埼玉平成 vs 西武台

 西武台は後半も序盤から主導権を握り、5分に右SB鈴木煌平(2年)が右に外れる惜しいヘッド、6分には竹内が強シュートを放ったがDFにブロックされた。

 選手交代で流れを変えたい埼玉平成は10分、後半開始から送り込まれたFW柳田翔(1年)が、右SB小島陽夢(3年)の蹴った右CKからヘディングシュート。24分にも右CKをMF中村悠亜(2年)が合わせたが、いずれも決められなかった。後半は4本のシュートを記録したが、ゴールネットを揺らせなかった。

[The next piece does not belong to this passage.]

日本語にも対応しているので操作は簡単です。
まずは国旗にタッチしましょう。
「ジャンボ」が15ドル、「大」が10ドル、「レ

 埼玉平成は初めて準々決勝に進んだ第95回大会でも西武台と対戦。0-4で敗れたが、当時は2年生を主体に編成されたチームだった。

 優勝した100回大会以来、3年ぶりにベスト4に進んだ西武台の守屋保監督は、「3点は考えていなかったが、運よく(先制点が)入ってラッキーな試合でした」と述べ、「3点取れたおかげで3年生を使ってあげられた」と4人の3年生を交代で起用できたことを喜んだ。

 2年前のU-16ルーキーリーグで全国4位に入った陣容が3年生となり、同監督は3年生の担任を受け持っている。3年生に出場機会を与えたかったのには訳がある。

 「3年生が引っ張り、練習量は最近が一番多く精神的にも強くなっています。合同練習後には(下級生の)パートナーを買って出ているし、下のカテゴリーの試合にも休みなしで見学に来てくれるんですよ」

 今大会に入る前、3年生で頑張っていこうと結束したそうだ。谷口は「練習もよくこなせるようになり、すごくいい雰囲気で予選を迎えられました」と話す。その谷口と1カ月前からCBを組む2年生の高倉大翔は、頼もしい先輩に感謝する。「隣りの谷口さんと後ろの(GK)松田(聖也)さんが的確な声を掛けてくれるので、短い時間でも戦術や連係などにはすぐに慣れました」と自信を持ってプレーできている背景を説明する。

 プリンスリーグでは不振だが、今大会に入ってチームに一体感が生まれ、たくましい西武台が戻ってきた。